Lipoprotein ( a ) ÖLÇÜM metodları :

Lipoprotein ( a ) ölçüm metodları sırasıyla Agaroz Jel diffüzyon, Radyal İmmün Diffüzyon ( RID ), Radyo İmmünoassay ( RIA ), ELISA, immünonefelometrikimmünotürbidimetrik ( poliklonal antikorlar kullanılır ) metodlardır. immünonefelometrik ve  immünotürbidimetrik metodlar, en uygun metodlardır, otomatizedir, Lp ( a ) ölçümünde en yaygın kullanılan yöntem olan ELISA  ( çoğu yarışmasız , iki basamaklı sandwich yöntemidir ) ile korelasyon ölçüm gösterir. Particle Enhanced Technology ‘nin gelişmesi ile,  Apo ( a )’lar arasındaki boyut değişikliklerinin farklı olması ile, Lp ( a ) ölçümleri çok etkilenmez. Kullanılan kalibratörde bütün apo ( a ) izoformları bulunduğu için, bu etkilenme az olur.

Lp ( a )’nın yapısında Apo ( B ) de bulunduğundan, dolaşımdaki LDL’nin ölçüm sırasında çapraz bağlanmaması için, ölçümü yanıltmaması için, kullanılan antikorlar asla apo ( B)’ye bağlanmamalıdır. Diğer yönden de kullanılan antikorlar, lipoprotein ( a )’daki apo ( a )’ya bağlanırken, plazminojendeki apo ( a )’ya bağlanmamalıdırlar. Aksi takdirde çapraz reaksiyon verirler. Kullanılan kalibratörlerde apo ( a ) ‘nın kringle’lardan kaynaklanan ( izoform yapılar ) bir cüssesi –  boyutu var. Eğer ölçeceğimiz hasta serumunda lp (a)’daki apo ( a ) boyutu kalibratördekinden küçükse, sonuç olduğundan daha düşük çıkacaktır. Tam tersine eğer ölçeceğimiz hasta serumunda lp (a)’daki apo ( a ) boyutu kalibratördekinden büyükse, sonuç olduğundan daha büyük çıkacaktır. 

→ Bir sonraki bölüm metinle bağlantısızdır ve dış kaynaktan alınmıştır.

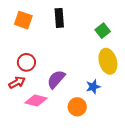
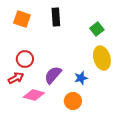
blue star: (93, 87) -> (81, 78), moved

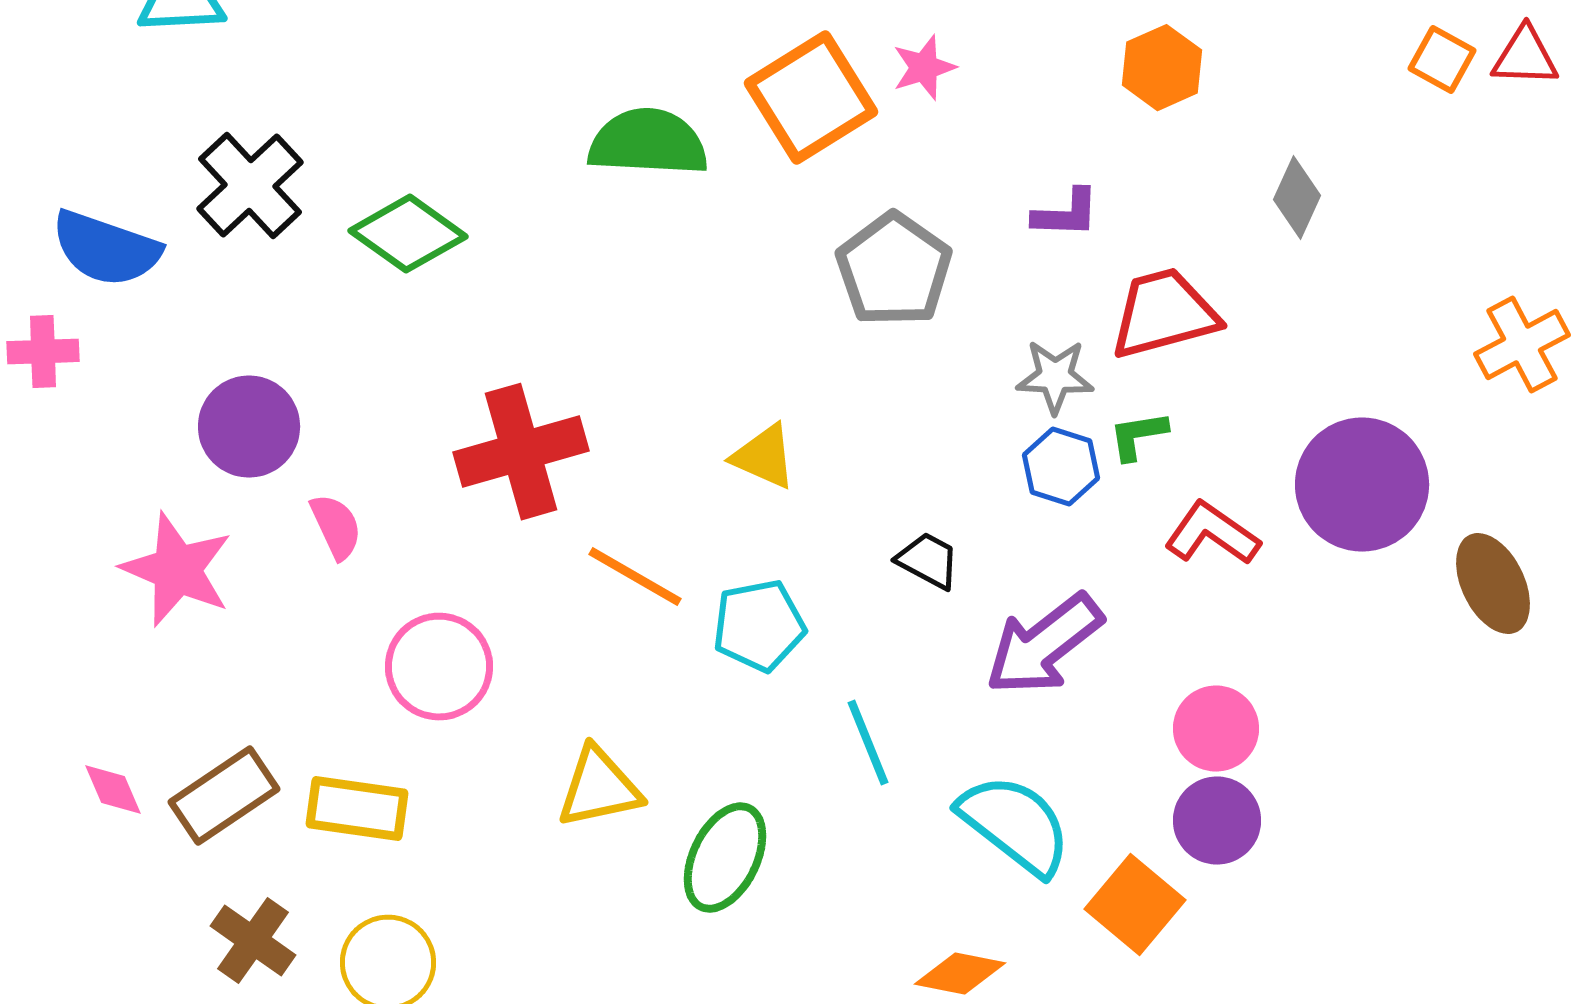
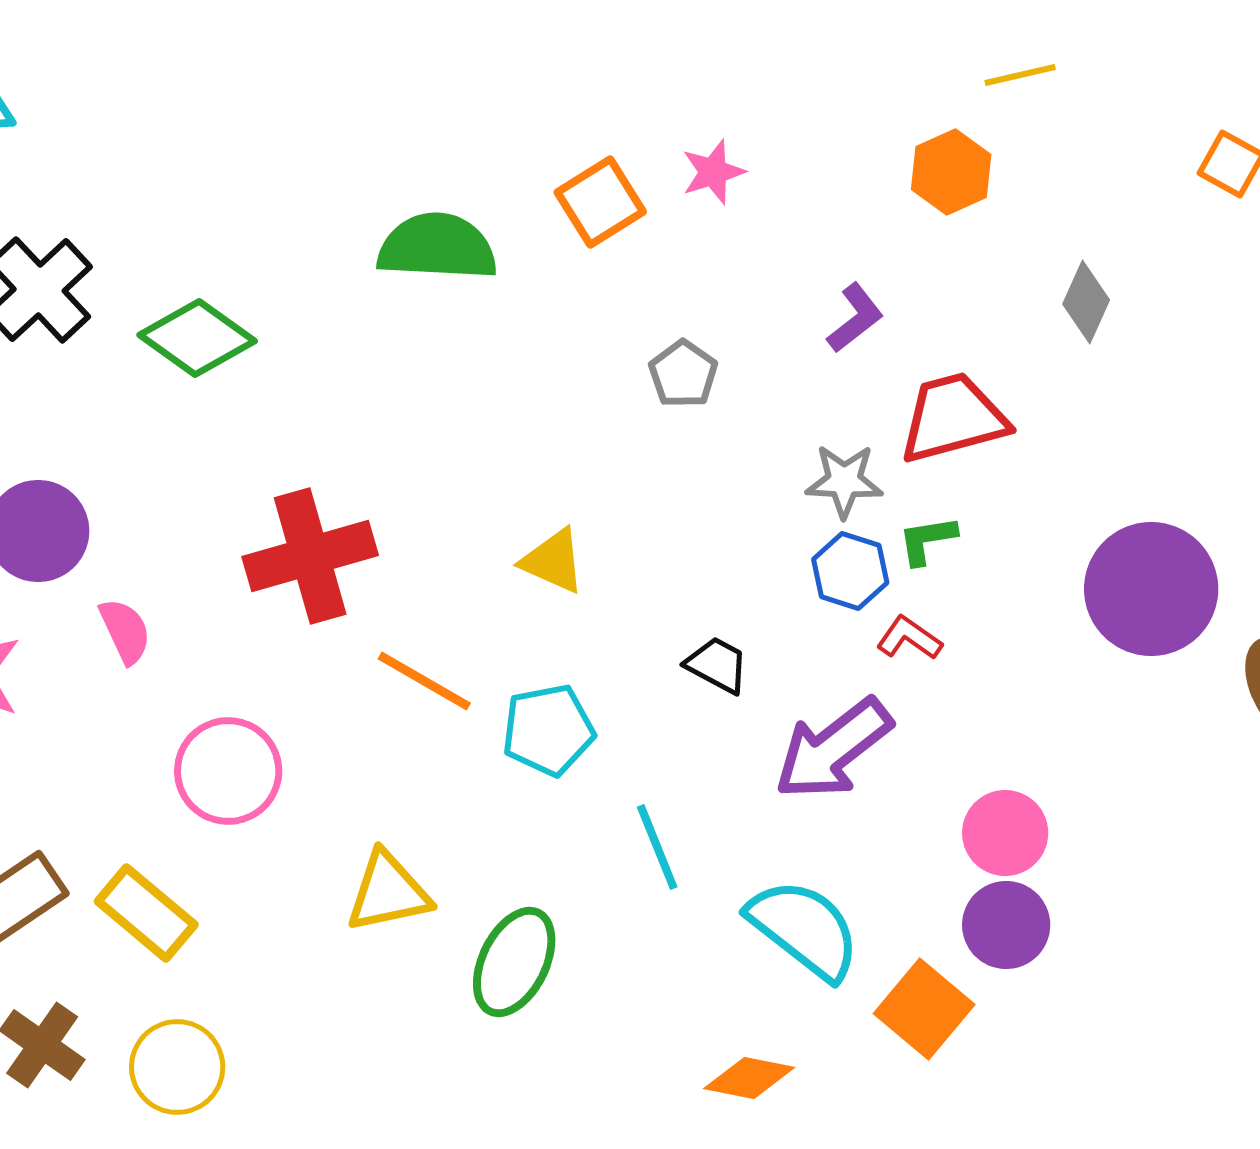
orange square: (811, 98) -> (600, 202), size x0.7
purple L-shape: (1066, 214) -> (855, 318), turned -40
gray pentagon: (894, 270) -> (683, 374), size x0.6
red L-shape: (1212, 534) -> (909, 638), moved, size x0.7
yellow rectangle: (357, 809) -> (146, 913), turned 32

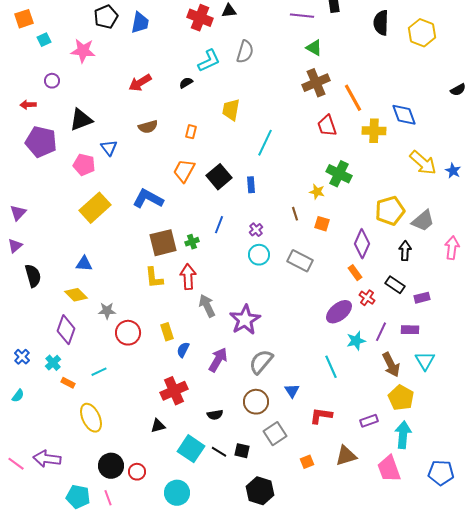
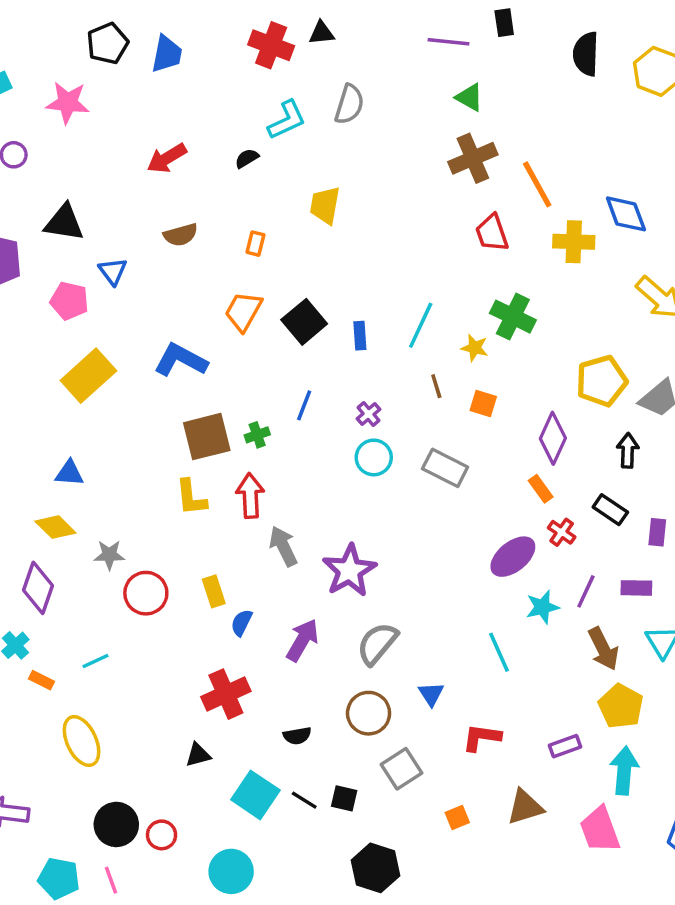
black triangle: (81, 120) -> (64, 223), turned 30
cyan line: (265, 143) -> (421, 325), moved
purple rectangle: (422, 298) -> (657, 532), turned -70

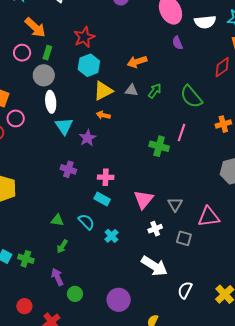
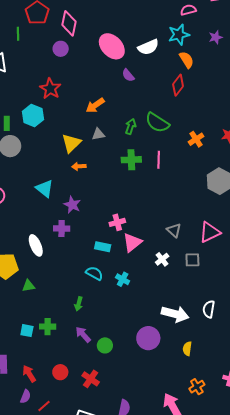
red star: (84, 37) -> (50, 89), moved
cyan hexagon: (89, 65) -> (33, 115), moved
green arrow: (155, 91) -> (131, 126), moved
white ellipse: (51, 102) -> (36, 245), moved
purple star: (88, 138) -> (72, 205), moved
green cross: (159, 146) -> (131, 160), moved
pink cross: (106, 177) -> (117, 222), moved
pink triangle: (144, 199) -> (132, 242), moved, turned 30
green triangle: (57, 220) -> (28, 286), moved
white arrow: (154, 266) -> (175, 314), moved

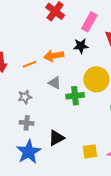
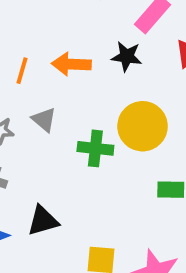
orange line: (29, 64) -> (22, 71), turned -64
gray triangle: (55, 83) -> (44, 120), moved

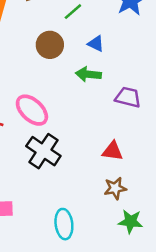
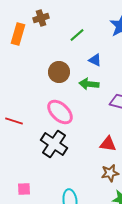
brown circle: (50, 45) -> (59, 72), moved
pink ellipse: (32, 110) -> (60, 112), moved

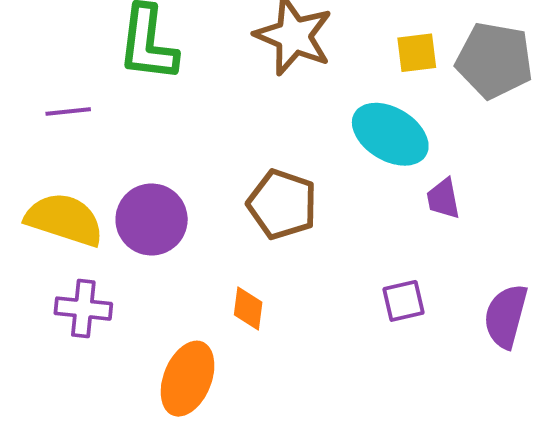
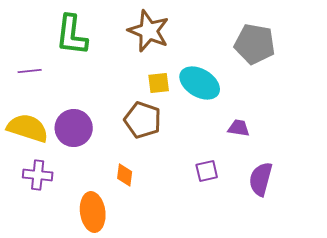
yellow square: (417, 53) -> (159, 83), moved
purple trapezoid: (443, 199) -> (239, 128), moved, turned 110
orange ellipse: (188, 379) -> (93, 212), turned -30

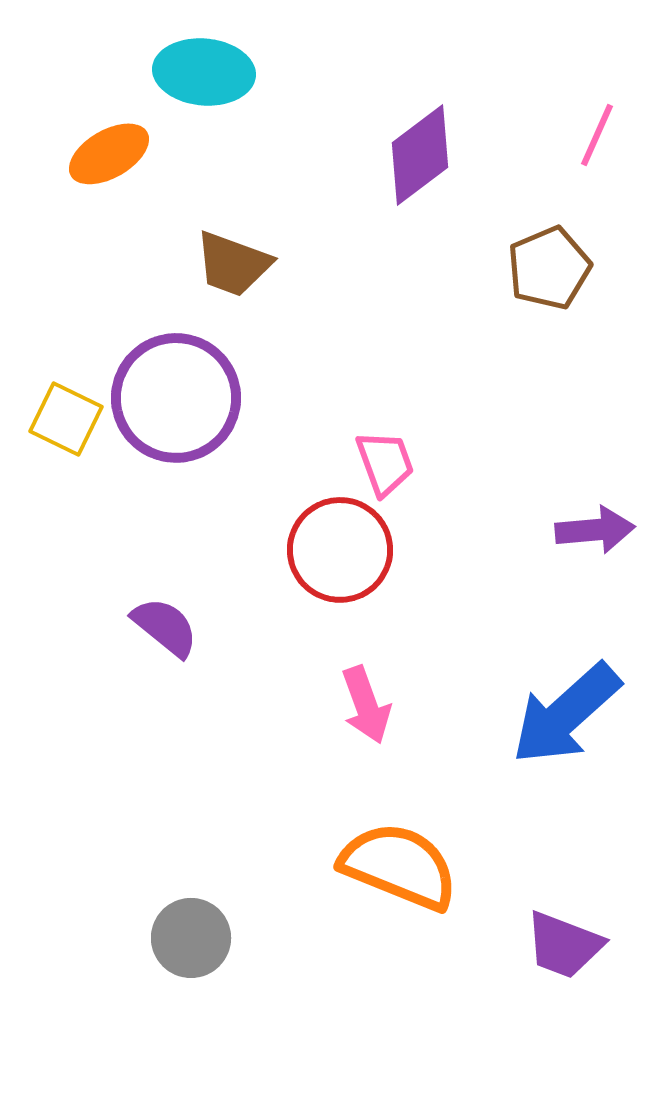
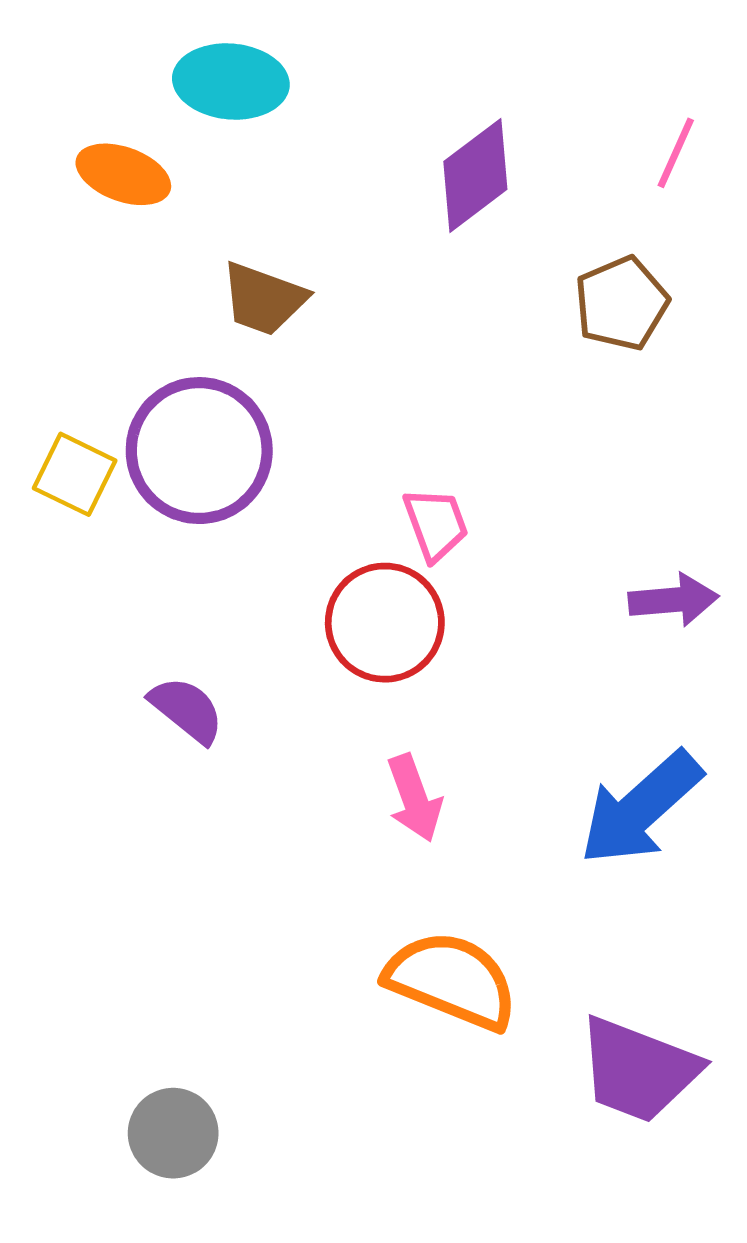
orange ellipse: (109, 154) -> (123, 174), turned 50
gray circle: (191, 938) -> (173, 1133), moved
purple trapezoid: (564, 945) -> (638, 1070), size x1.4

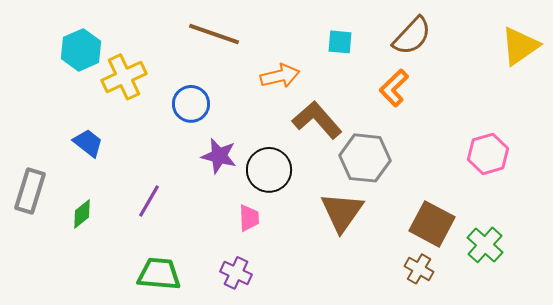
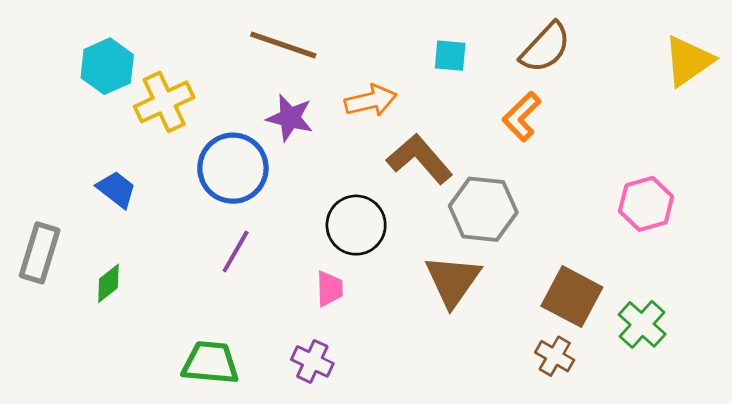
blue circle: (191, 104) -> (233, 168), moved, size x1.4
purple star: (219, 156) -> (290, 118), moved
purple line: (149, 201) -> (236, 252), moved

Lp ( a )’nın ELISA ölçümlerinde genellikle bağlamak için Lp ( a ) ve apo ( a ) ‘ya yönelik antikorlar kullanılırken, ölçümlerde ise diğerlerine ilavre olarak apo ( B )’ye bağlanan antikorlar öne çıkar. Apo B’yi kullanmak farkı gösterir.

Lp ( a ) molekülleri arasında izoformlardan kaynaklanan geniş boyut çeşitliliğinin ( boyut heterojenitesi ) yelpazesi nedeniyle ve Lp ( a ) içeriğinde lipid, karbohidrat ve protein  yapılarının belirlediği ve değişkenlik gösteren molar cinsinden kütleleri nedeni ile , en iyi ölçüm birimi lp ( a ) ‘nın kandaki partikül sayısını bildirmektir bu da mmol / L ‘dir.